Hi Hank,
I usually cheat and use MisteE's PICMultiCalc tool to determine things like prescaler ratio and PWM resolution but I'll try to explain it. If nothing else as a learning exercise for myself....

The PWM period start when TMR2 is 0 and ends when TMR2 matches PR2. When you're running at 4MHz TMR2 "ticks" at 1MHz (with a prescaler of 1:1) so if you write 100 (or 99 actually because we're starting at 0) to PR2 you'll get a PWM period of 100us so the PWM frequency is 10kHz. Put 49 in PR2 and you'll get a PWM period of 50us (20Khz) and so on.

Now, you would think that if you put 99 in PR2 there are 100 "steps" to the "cycle"/period and that you therefor get 100 discrete dutycyles but this is not the case because TMR2 creates the 8 high order bits and the internal instruction clock creates the 2 low order bits of a 10bit timebase (alternatively 2 bits from the prescaler when using anything but 1:1).
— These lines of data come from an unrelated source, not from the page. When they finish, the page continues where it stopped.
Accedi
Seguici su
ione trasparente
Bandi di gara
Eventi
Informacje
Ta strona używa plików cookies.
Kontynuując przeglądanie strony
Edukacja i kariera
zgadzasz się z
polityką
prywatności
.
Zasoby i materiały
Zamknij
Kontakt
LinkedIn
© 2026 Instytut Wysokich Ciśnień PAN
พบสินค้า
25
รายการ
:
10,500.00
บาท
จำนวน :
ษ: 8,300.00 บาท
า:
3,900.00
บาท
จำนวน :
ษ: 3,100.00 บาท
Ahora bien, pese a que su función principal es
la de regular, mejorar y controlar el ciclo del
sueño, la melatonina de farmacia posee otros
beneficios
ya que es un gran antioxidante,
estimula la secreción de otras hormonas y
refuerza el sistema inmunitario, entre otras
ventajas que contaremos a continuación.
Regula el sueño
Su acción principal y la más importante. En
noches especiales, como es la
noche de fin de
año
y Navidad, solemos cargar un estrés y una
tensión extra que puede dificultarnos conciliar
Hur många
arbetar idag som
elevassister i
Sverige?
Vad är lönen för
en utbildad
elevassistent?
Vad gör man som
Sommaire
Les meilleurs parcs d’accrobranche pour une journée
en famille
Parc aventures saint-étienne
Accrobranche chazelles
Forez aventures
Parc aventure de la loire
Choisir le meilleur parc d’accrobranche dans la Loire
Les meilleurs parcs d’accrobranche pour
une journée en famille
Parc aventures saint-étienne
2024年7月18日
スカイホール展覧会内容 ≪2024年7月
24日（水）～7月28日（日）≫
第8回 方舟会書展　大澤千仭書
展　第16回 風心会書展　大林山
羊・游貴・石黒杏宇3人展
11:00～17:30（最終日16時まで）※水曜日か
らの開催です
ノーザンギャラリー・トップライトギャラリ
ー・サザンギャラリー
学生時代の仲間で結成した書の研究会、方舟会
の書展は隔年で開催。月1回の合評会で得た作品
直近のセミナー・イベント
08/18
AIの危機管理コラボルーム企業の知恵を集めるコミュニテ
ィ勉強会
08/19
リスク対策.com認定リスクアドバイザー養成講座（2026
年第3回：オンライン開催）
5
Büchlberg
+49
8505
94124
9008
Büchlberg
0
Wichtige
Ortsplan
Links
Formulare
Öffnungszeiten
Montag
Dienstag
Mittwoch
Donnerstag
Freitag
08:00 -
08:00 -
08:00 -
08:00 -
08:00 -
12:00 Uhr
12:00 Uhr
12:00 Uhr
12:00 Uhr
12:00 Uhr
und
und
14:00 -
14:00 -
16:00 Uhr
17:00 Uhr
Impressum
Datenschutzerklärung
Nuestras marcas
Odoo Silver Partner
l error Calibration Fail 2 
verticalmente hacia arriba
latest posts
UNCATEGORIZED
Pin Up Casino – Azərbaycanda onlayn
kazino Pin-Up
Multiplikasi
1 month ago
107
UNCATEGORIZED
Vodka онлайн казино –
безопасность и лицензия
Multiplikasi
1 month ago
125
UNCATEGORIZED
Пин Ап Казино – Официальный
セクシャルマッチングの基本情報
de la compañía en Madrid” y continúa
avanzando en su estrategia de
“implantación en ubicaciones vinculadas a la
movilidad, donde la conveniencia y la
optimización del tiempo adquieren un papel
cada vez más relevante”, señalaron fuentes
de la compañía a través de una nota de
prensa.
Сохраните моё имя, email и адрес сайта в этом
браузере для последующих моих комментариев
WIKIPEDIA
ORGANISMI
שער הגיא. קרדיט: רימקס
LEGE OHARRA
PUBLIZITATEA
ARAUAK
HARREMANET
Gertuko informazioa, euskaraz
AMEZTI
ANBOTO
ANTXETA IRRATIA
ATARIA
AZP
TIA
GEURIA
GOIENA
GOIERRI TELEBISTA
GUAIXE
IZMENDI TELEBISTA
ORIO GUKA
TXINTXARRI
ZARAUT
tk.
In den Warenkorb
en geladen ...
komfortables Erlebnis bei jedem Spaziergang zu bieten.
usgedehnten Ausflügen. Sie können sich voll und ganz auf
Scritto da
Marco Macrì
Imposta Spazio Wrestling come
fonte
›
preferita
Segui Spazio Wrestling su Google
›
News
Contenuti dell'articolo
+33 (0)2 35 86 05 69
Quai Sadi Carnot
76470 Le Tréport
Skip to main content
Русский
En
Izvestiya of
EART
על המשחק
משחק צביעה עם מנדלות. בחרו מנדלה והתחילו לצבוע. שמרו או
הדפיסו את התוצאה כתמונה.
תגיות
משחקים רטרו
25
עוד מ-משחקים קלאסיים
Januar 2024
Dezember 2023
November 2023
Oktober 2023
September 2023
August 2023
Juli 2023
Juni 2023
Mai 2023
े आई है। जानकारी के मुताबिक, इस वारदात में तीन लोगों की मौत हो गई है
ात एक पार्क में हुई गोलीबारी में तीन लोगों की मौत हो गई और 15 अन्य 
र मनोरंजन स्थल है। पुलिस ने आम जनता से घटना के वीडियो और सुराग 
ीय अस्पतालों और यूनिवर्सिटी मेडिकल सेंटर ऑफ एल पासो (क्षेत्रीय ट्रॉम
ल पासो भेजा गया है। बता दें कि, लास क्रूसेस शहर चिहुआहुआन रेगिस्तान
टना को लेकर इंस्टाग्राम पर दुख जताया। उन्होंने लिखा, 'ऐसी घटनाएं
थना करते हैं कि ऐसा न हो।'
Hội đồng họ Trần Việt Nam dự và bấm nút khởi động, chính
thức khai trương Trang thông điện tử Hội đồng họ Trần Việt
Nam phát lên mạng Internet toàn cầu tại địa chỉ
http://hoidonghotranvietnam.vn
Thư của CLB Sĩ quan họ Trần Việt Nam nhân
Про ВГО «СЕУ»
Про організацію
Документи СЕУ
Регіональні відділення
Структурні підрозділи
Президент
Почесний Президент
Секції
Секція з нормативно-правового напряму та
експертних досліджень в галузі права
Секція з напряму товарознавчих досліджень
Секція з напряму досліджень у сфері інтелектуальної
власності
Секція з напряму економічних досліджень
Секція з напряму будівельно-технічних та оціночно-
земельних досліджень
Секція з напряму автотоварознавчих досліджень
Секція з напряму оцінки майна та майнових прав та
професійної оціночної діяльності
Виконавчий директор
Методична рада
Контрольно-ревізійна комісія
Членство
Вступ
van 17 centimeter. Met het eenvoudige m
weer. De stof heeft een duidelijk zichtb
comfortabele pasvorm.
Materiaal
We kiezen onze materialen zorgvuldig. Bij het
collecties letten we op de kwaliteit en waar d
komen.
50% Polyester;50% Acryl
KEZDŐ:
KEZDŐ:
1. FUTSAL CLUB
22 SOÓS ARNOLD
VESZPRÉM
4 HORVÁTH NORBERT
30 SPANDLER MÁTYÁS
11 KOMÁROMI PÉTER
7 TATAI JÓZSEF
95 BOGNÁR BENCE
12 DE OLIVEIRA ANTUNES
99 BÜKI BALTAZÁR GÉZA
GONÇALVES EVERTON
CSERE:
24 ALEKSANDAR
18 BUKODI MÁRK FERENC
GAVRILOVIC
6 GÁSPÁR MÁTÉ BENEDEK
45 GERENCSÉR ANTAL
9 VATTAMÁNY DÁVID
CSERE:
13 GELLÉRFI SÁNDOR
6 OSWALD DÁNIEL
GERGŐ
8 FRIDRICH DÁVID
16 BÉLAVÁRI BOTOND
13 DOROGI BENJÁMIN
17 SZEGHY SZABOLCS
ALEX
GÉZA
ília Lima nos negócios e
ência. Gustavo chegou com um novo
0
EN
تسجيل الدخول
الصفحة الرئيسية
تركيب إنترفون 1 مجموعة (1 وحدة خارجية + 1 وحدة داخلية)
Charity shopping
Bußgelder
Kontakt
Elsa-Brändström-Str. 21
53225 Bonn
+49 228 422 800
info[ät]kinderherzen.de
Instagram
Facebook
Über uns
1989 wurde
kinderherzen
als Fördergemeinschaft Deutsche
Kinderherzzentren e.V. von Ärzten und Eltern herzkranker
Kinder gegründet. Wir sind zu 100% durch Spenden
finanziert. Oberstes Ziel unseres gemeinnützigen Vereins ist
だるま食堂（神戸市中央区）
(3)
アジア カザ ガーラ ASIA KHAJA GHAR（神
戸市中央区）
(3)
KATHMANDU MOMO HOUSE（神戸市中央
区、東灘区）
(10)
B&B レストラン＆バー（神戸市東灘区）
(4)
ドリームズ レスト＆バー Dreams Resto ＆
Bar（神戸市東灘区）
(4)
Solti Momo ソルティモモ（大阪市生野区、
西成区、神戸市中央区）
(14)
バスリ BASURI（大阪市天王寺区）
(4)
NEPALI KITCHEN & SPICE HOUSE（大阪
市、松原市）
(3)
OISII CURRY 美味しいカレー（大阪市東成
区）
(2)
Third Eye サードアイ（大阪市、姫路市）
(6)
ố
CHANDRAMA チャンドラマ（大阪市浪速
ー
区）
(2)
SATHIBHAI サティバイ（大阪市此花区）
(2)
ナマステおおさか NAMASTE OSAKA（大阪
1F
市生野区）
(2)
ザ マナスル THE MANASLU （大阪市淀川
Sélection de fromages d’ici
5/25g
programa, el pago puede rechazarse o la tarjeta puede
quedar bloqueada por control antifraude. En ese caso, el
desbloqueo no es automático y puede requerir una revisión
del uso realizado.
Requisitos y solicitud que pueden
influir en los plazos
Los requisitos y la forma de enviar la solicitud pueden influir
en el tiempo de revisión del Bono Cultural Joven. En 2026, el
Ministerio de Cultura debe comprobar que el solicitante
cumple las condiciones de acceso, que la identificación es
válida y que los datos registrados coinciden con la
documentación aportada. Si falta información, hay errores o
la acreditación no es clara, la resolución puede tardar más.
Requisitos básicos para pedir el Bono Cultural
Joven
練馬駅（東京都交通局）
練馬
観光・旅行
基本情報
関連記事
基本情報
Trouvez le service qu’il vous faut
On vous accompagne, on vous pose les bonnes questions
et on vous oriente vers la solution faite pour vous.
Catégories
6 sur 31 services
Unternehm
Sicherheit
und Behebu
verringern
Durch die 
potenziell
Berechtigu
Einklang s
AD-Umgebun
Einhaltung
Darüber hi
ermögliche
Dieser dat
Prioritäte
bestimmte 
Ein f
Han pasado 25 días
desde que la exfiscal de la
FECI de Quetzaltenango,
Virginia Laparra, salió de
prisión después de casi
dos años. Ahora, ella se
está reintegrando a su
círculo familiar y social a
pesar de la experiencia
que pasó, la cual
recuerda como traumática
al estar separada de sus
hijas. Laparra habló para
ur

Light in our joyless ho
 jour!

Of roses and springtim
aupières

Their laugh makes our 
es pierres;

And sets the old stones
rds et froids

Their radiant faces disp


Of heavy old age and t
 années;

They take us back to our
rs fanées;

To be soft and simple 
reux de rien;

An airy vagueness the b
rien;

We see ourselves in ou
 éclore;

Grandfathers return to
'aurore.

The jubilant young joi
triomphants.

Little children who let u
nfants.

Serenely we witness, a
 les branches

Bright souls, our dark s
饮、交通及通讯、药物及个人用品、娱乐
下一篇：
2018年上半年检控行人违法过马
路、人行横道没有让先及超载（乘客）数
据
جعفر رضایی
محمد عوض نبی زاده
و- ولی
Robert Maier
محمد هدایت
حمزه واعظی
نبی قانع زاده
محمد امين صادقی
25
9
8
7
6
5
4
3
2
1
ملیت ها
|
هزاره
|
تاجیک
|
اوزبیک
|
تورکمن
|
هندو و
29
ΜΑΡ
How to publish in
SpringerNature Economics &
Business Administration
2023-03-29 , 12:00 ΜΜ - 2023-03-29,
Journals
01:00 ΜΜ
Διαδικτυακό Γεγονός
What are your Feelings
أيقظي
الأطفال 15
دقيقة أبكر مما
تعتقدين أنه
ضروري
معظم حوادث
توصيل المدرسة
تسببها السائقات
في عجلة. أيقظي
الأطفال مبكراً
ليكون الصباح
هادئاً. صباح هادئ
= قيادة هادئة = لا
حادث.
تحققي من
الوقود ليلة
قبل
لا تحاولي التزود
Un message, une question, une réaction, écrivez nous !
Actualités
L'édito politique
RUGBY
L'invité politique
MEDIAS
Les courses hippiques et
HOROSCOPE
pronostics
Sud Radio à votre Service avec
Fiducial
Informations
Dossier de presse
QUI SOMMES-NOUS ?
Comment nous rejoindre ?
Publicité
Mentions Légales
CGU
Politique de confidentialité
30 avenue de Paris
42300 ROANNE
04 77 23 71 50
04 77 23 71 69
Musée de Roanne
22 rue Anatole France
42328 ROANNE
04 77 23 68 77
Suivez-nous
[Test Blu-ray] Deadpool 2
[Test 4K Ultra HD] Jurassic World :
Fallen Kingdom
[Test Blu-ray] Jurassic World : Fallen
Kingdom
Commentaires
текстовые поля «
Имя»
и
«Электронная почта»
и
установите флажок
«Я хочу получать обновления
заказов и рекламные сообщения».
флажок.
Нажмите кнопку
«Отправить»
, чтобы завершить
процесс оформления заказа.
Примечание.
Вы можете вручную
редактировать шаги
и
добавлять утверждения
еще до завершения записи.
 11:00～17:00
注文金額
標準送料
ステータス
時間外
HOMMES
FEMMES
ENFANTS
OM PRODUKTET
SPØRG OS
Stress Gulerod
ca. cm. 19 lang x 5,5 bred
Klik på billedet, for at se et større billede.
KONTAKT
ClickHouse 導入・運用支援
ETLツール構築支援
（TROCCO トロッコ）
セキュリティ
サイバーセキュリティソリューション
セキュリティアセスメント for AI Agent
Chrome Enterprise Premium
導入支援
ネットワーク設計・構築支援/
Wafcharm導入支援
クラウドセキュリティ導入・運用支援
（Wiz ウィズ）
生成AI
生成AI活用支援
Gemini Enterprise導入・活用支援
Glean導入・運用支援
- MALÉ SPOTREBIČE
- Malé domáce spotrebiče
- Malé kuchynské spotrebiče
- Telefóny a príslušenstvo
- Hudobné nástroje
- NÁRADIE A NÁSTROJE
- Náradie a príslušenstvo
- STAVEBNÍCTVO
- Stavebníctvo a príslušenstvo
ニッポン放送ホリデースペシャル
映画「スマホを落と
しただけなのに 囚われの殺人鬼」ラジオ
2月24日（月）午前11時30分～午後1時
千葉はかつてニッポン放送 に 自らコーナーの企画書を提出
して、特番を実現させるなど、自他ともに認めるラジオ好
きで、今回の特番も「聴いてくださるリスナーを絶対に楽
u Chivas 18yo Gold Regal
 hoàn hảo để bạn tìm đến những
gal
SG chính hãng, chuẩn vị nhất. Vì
What this means is that the number of discrete dutycyles ratios you get is basically (PR2+1)*4 so if you put 99 in PR2 (for a PWM frequency of 10kHz) you'll get (99+1)*4=400 "steps" which you'll have to have 9 bits to store. If you put 49 in PR2 the frequency will be 20kHz and the number of dutycycle ratios will be (49+1)*4=200 which fits nicely in a byte.

If you want to maximize the resolution while still keeping it inside a byte you could set PR2 to 63 which will give you a frequency of 15625Hz and a resolution of 8 full bits ( (63+1)*4=256 )

Well, I hope I've got this close to reallity (if not I hope someone will correct me) and that it makes at least a bit of sense.

/Henrik.

PS. If "all" you're doing with the PWM output is fading LEDs why do you need it to be inaudible?